A cybersecurity advocacy group has called on US President George Bush to focus more resources on computer issues and elevate the top IT security position at the US Department of Homeland Security (DHS) to the assistant secretary level.
Among the Cyber Security Industry Alliance’s (CSIA) 12 recommendations to the White House was that the Senate ratify of the EC Convention on Cybercrime, and the assignment of a federal agency to track the costs of cyber attacks.
The Bush Administration's cybersecurity strategy, released in February 2003, calls for the US government to encourage other nations to approve the Convention on Cybercrime, but it doesn't call on the US Senate to ratify the convention.
A White House spokesman didn't immediately return a phone call seeking comment on the CSIA recommendations.
The CSIA also called on the US government to increase research and development funding for cybersecurity, to form a task force to develop actions that will secure digital control systems used by utilities, and to establish and test an emergency coordination network that would function in the case of a large cyber attack.
Such a network wouldn't have to be a "hundred billion dollar" project, but could start with efforts as simple as tabletop scenario response exercises.

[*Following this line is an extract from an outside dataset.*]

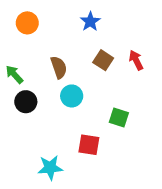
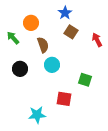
orange circle: (27, 23) -> (31, 23), moved
brown square: (103, 60) -> (71, 32), moved
green arrow: (14, 74) -> (13, 38), moved

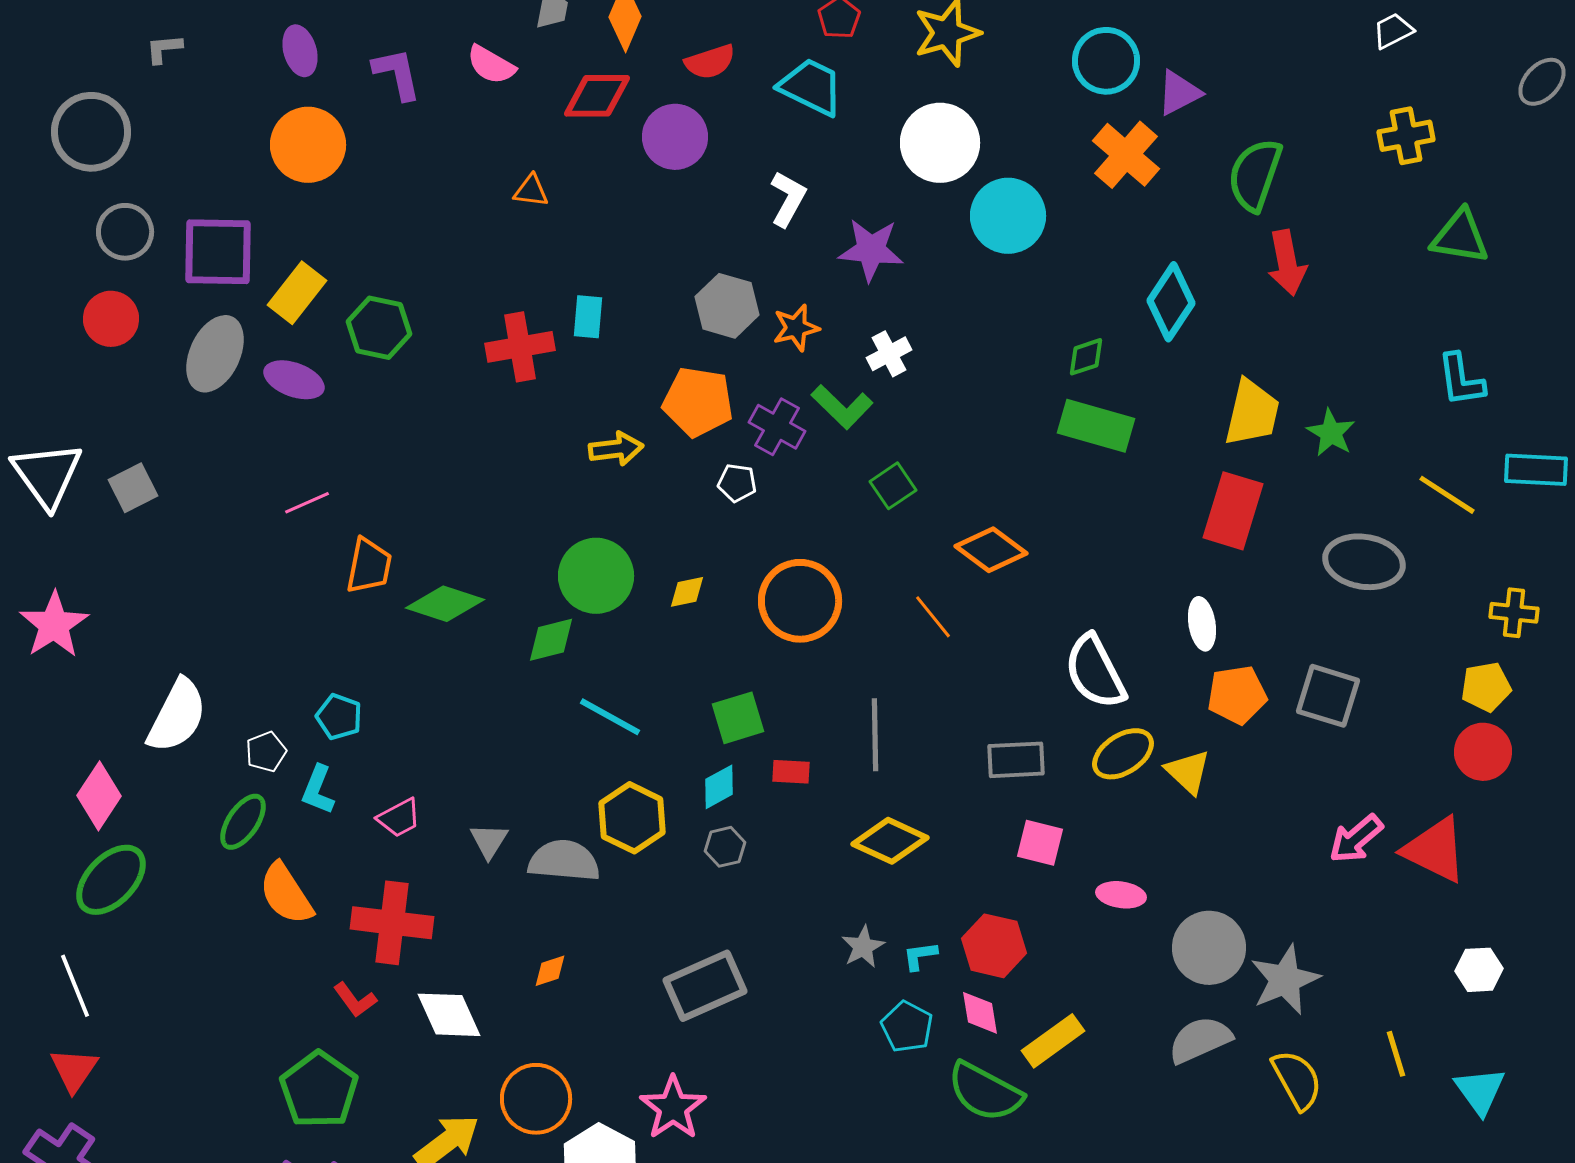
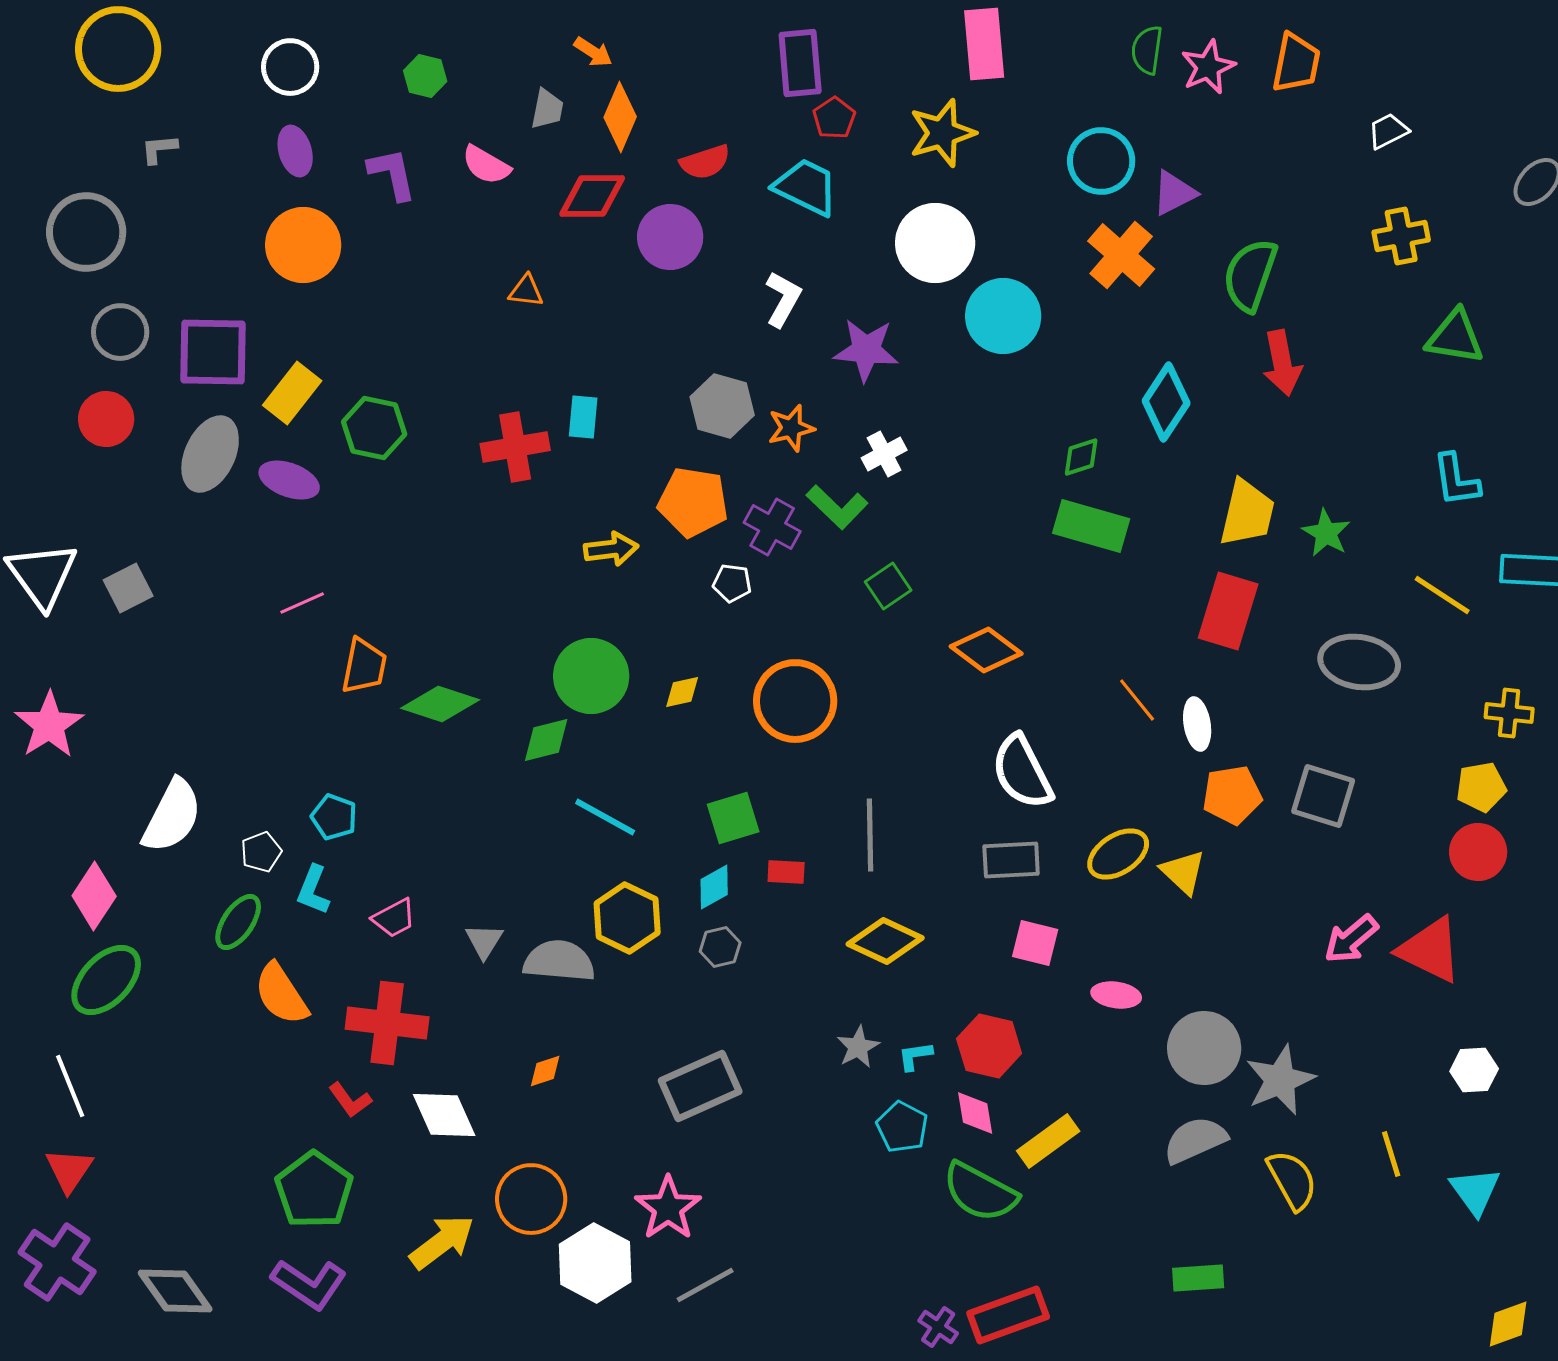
orange line: (933, 617) -> (1137, 700), moved
white semicircle: (1095, 672) -> (1022, 772), moved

"Bottom line here is, we do not have established means, protocols, procedures in place if we have large-scale disruption on our Internet," a CSIA spokesperson said. "What happens if the internet drops out below us? We haven't really thought those issues through as a country."
CSIA and other tech groups have pushed for an assistant secretary for cybersecurity position in the Department of Home Security even before Amit Yoran, former director of cybersecurity at DHS, resigned in September, reportedly because of a lack of focus on cybersecurity in the department. Yoran attended a CSIA press conference in Washington, DC, where the organisation unveiled its cybersecurity recommendations.
A position paper on CSIA's cybersecurity recommendations is available at https://www.csialliance.org/resources/pdfs/Agenda_for_Next_Admin_FINAL.pdf.
CSIA’s members include Computer Associates International, Entrust, Juniper Networks, McAfee and Symantec.